Page 227 - e-KLIPING KETENAGAKERJAAN 5 OKTOBER 2020
P. 227
Namun, hal ini ditentang oleh banyak pihak, tidak hanya buruh, ekonom hingga beberapa partai
politik. Menurut Ekonom Institute for Development of Economics and Finance (INDEF) Bhima
Yudistira, UU ini sama sekali tidak membantu dalam pemulihan ekonomi di masa resesi. Apalagi
ditambah dengan banyaknya gelombang penolakan terhadap RUU ini.
"Gelombang penolakan pasti terjadi dan bukan hanya buruh tapi juga elemen lain yang merasa
dirugikan haknya, mulai dari petani karena ada klausul impor pangan disamakan dengan
produksi pangan dan cadangan nasional, sampai masyarakat adat yang merasa dirugikan dalam
persoalan izin lahan," ujar Bhima kepada Republika.co.id , Ahad (4/10).
Di klaster ketenagakerjaan sendiri pengurangan hak pesangon akan menurunkan daya beli
buruh.
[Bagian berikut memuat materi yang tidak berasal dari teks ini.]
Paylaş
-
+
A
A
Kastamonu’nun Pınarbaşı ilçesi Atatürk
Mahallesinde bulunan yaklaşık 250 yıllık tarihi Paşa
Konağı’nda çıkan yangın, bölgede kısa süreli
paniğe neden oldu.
Hal ini tidak bisa diterima oleh pekerja yang saat ini rentan terkena Pemutusan Hubungan
Kerja (PHK).
Menurut Bhima, dampak dari omnibus law diperkirakan tidak akan signifikan dalam
meningkatkan daya saing dan investasi. Ia memaparkan, ada tiga masalah terkait hal ini.
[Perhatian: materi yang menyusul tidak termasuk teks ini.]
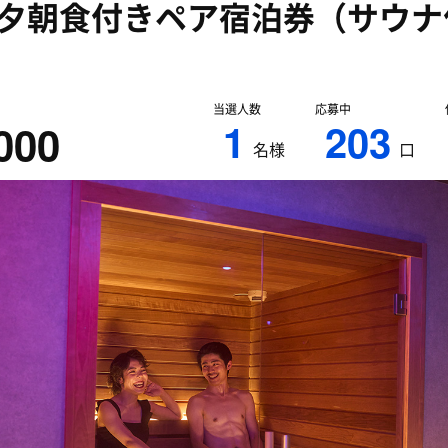
夕朝食付きペア宿泊券（サウナ
）
当選人数
応募中
1
203
000
名様
口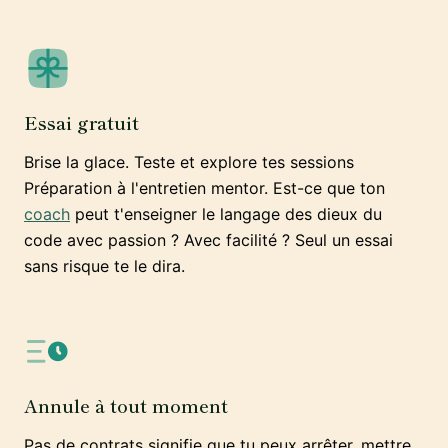
Essai gratuit
Brise la glace. Teste et explore tes sessions
Préparation à l'entretien mentor. Est-ce que ton
coach
peut t'enseigner le langage des dieux du
code avec passion ? Avec facilité ? Seul un essai
sans risque te le dira.
Annule à tout moment
Pas de contrats signifie que tu peux arrêter, mettre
Pertama, Omnibus law merubah ratusan pasal sehingga butuh ribuan aturan teknis baik level PP
sampai peraturan menteri dan perda yang berubah.
"Ini justru memberi ketidakpastian karena banyaknya aturan yang berubah ditengah situasi
resesi ekonomi. Padahal investor butuh kepastian," kata Bhima.
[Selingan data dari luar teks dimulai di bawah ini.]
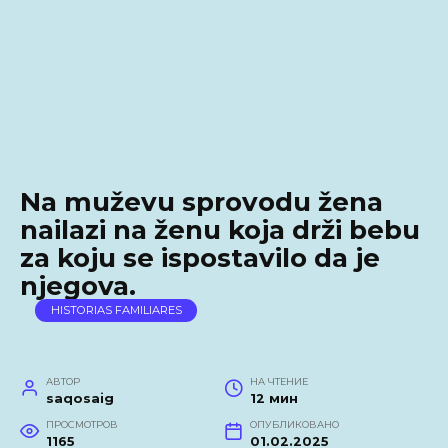
Na muževu sprovodu žena
nailazi na ženu koja drži bebu
za koju se ispostavilo da je
njegova.
HISTORIAS FAMILIARES
АВТОР
НА ЧТЕНИЕ
saqosaig
12 мин
ПРОСМОТРОВ
ОПУБЛИКОВАНО
1165
01.02.2025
Kedua, aksi penolakan omnibus law bisa merusak hubungan industrial di level paling mikro atau
di tingkat perundingan perusahaan (bipartit). Hal ini karena ancaman mogok kerja bisa
menurunkan produktivitas, dan yang rugi adalah pengusaha juga.
Selain itu, investasi juga tidak akan langsung masuk ke indonesia karena banyak variabel lain
yang jadi pertimbangan seperti keseriusan pemerintah dalam pemberantasan korupsi, efektivitas
insentif fiskal dan non fiskal, ketersediaan bahan baku dan biaya logistik.
Bahkan dengan dicabutnya hak-hak pekerja dalam omnibus law, kata Bhima, tidak menutup
kemungkinan persepsi investor khususnya negara maju jadi negatif terhadap indonesia.
"Investor di negara maju sangat menjunjung fair labour practice dan decent work dimana hak-
hak buruh sangat dihargai, bukan sebaliknya. Menurunkan hak buruh berarti bertentangan
dengan prinsip negara maju," ujarnya.